▸ **PROBLEM DETAILS**: Exclude the pictures, then restate exactly each line of the data below from the first through the line containing "aid to Gaza.".
★ ★ ★ ★
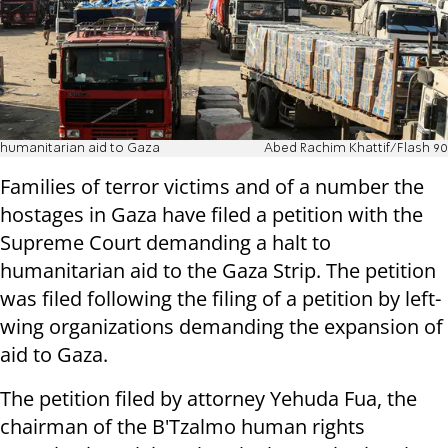
humanitarian aid to Gaza
Abed Rachim Khattif/Flash 90
Families of terror victims and of a number the
hostages in Gaza have filed a petition with the
Supreme Court demanding a halt to
humanitarian aid to the Gaza Strip. The petition
was filed following the filing of a petition by left-
wing organizations demanding the expansion of
aid to Gaza.
The petition filed by attorney Yehuda Fua, the
chairman of the B'Tzalmo human rights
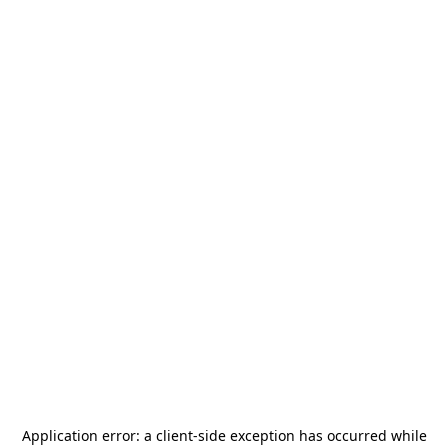
Application error: a
client
-side exception has occurred while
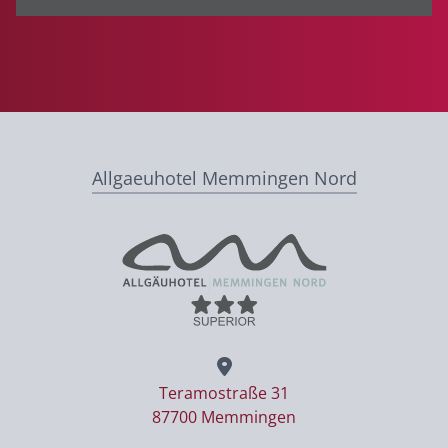
Allgaeuhotel Memmingen Nord
Teramostraße 31
87700 Memmingen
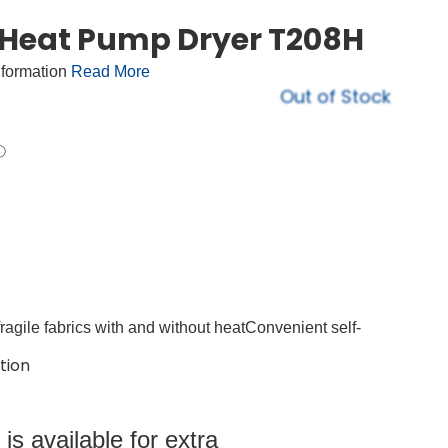
 Heat Pump Dryer T208H
nformation
Read More
Out of Stock
ragile fabrics with and without heatConvenient self-
tion
s available for extra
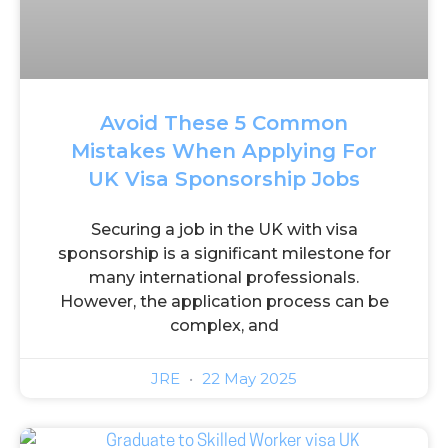
Avoid These 5 Common
Mistakes When Applying For
UK Visa Sponsorship Jobs
Securing a job in the UK with visa
sponsorship is a significant milestone for
many international professionals.
However, the application process can be
complex, and
JRE
22 May 2025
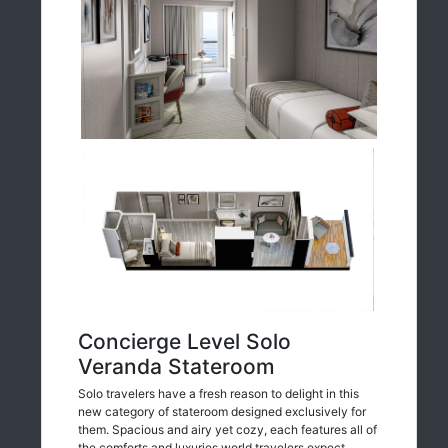
Concierge Level Solo
Veranda Stateroom
Solo travelers have a fresh reason to delight in this
new category of stateroom designed exclusively for
them. Spacious and airy yet cozy, each features all of
the comforts and luxuries world travelers expect.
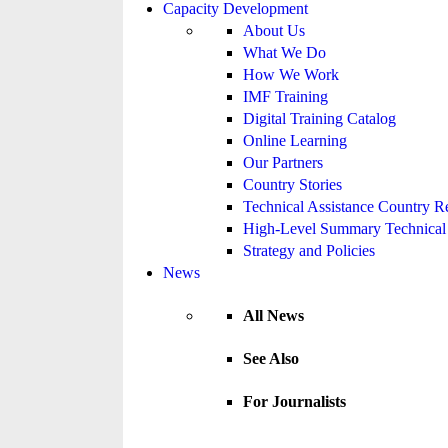
Capacity Development
About Us
What We Do
How We Work
IMF Training
Digital Training Catalog
Online Learning
Our Partners
Country Stories
Technical Assistance Country R
High-Level Summary Technical 
Strategy and Policies
News
All News
See Also
For Journalists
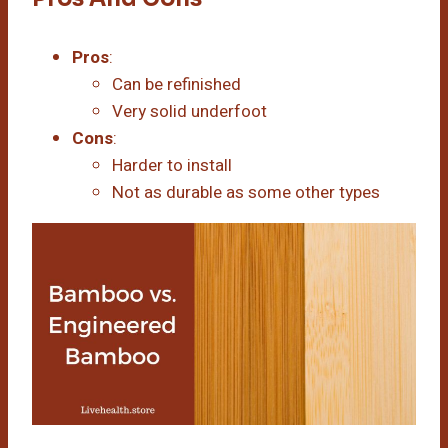
Pros
:
Can be refinished
Very solid underfoot
Cons
:
Harder to install
Not as durable as some other types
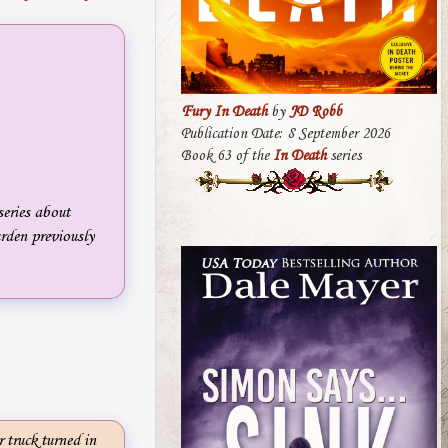
Fury In Death
by
JD Robb
Publication Date: 8 September 2026
Book 63 of the
In Death
series
eries about
rden previously
truck turned in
★ ★ ★ ★
▸ **TASK SOLUTION**:
humanitarian aid to Gaza
Abed Rachim Khattif/Flash 90
Families of terror victims and of a number the
hostages in Gaza have filed a petition with the
Supreme Court demanding a halt to
humanitarian aid to the Gaza Strip. The petition
was filed following the filing of a petition by left-
wing organizations demanding the expansion of
aid to Gaza.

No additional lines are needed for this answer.